_TO DO_: Among the records below, find each line that includes the string "collect" and copy it.

ENTRIES SHOWN below:

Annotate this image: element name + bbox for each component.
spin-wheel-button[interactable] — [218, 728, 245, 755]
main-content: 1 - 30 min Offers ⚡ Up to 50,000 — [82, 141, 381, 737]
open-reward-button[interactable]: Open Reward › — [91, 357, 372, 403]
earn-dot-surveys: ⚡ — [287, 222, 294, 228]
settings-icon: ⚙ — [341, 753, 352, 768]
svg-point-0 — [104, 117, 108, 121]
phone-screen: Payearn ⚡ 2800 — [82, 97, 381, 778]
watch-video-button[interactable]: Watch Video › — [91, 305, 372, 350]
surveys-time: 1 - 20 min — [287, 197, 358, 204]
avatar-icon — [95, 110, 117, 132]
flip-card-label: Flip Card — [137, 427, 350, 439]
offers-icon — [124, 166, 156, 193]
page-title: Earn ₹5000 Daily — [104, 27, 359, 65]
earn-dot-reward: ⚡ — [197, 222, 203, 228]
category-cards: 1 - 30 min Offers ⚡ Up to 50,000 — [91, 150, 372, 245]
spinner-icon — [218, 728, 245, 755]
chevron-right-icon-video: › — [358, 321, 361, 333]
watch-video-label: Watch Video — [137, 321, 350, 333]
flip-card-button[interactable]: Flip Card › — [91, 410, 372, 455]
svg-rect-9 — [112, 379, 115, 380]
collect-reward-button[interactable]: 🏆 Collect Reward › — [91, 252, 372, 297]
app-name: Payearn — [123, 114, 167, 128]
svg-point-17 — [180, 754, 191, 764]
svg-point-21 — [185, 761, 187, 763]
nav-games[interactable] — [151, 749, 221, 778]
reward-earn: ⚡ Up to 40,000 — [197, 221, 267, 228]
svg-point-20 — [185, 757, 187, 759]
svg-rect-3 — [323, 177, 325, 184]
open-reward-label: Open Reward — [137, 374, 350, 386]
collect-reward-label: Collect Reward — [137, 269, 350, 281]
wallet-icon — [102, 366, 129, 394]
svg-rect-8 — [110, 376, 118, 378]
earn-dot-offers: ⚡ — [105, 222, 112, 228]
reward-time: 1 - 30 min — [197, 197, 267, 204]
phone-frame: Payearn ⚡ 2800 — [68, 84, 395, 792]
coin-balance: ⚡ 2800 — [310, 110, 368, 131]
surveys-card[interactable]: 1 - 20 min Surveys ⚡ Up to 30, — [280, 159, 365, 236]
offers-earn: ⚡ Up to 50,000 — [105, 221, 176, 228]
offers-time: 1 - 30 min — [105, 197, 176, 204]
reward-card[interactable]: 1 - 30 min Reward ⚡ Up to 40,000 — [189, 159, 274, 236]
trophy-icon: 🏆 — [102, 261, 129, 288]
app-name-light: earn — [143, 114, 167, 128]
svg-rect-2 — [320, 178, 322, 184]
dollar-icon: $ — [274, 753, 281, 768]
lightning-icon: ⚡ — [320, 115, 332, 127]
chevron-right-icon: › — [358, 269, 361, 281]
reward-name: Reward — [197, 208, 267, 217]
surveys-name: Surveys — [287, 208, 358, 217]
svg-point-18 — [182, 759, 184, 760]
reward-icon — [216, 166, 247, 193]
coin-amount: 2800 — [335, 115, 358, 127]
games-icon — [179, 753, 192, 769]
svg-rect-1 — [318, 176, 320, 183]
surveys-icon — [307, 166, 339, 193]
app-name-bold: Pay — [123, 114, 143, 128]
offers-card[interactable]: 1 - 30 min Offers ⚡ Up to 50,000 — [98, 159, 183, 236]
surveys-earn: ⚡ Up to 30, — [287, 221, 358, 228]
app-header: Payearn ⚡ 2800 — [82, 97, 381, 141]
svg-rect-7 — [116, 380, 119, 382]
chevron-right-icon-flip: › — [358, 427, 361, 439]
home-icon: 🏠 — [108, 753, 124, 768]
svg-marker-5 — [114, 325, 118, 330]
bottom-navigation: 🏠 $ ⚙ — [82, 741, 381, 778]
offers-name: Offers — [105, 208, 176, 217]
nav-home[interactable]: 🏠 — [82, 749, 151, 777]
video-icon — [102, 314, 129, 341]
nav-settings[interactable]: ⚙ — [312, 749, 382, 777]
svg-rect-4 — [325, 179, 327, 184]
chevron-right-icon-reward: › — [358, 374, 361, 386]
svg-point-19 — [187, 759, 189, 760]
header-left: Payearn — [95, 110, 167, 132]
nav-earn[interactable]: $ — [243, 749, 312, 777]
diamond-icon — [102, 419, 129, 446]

End of ENTRIES SHOWN.

_ANSWER TO THIS EXERCISE_:
collect-reward-button[interactable]: 🏆 Collect Reward › — [91, 252, 372, 297]
collect-reward-label: Collect Reward — [137, 269, 350, 281]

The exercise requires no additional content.